8. Table 1 can be improved by using footnote to denote Reference papers and simplify text headers.

9. Figure 1 is hard to read. The authors may either split the flow chart per method, or only make one for the sCCA-ACAT method.

10. The lines in Fig 3 are hard to see.

11. Figures 6, 7, 8 could be combined as 3 panels in one figure.

12. All texts in the figures are hard to read.

**********

Have all data underlying the figures and results presented in the manuscript been provided?

Large-scale datasets should be made available via a public repository as described in the PLOS Genetics data availability policy, and numerical data that underlies graphs or summary statistics should be provided in spreadsheet form as supporting information.

Reviewer #1: Yes

Reviewer #2: Yes

Reviewer #3: Yes

**********

PLOS authors have the option to publish the peer review history of their article (what does this mean?). If published, this will include your full peer review and any attached files.

If you choose “no”, your identity will remain anonymous but your review may still be made public.

Do you want your identity to be public for this peer review? For information about this choice, including consent withdrawal, please see our Privacy Policy.

Reviewer #1: No

Reviewer #2: No

Reviewer #3: No

Revision 1

Attachments
Attachment
Submitted filename: Comments to the Authors_1110.docx
Decision Letter - David Balding, Editor, Michael P. Epstein, Editor

* Please note while forming your response, if your article is accepted, you may have the opportunity to make the peer review history publicly available.
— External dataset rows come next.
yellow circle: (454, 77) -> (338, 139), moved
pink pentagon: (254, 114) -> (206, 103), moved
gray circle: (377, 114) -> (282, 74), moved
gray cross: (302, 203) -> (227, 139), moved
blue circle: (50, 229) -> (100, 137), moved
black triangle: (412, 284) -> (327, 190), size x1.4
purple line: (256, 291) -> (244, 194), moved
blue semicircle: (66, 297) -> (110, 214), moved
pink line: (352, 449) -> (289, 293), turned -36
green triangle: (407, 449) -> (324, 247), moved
The record will include editor decision letters (with reviews) and your responses to reviewer comments. If eligible, we will contact you to opt in or out. *

Dear Dr Kraft,

Thank you very much for submitting your Research Article entitled 'Leveraging expression from multiple tissues using sparse canonical correlation analysis (sCCA) and aggregate tests improves the power of transcriptome-wide association studies (TWAS)' to PLOS Genetics.

The revised manuscript was fully evaluated at the editorial level and by three independent peer reviewers. While two of the reviewers were satisfied with the revision, one reviewer continued to express several concerns with the manuscript. After editorial discussions, we have decided to allow you an opportunity to submit a revised manuscript that must fulfill the following requirements:

1) Authors must confirm uploading of all sCCA cross-tissue feature weights into the TWAS HUB web interface 

2) Authors must provide a user manual and provide more detailed code documentation for their sCCA-TWAS software to enable the tool to be used by the broad genetics community 

Additionally, it is recommended that the authors apply UTMOST to their real data example in Table 1 and compare and contrast the number of significant genes identified by this existing method compared to the proposed methodology.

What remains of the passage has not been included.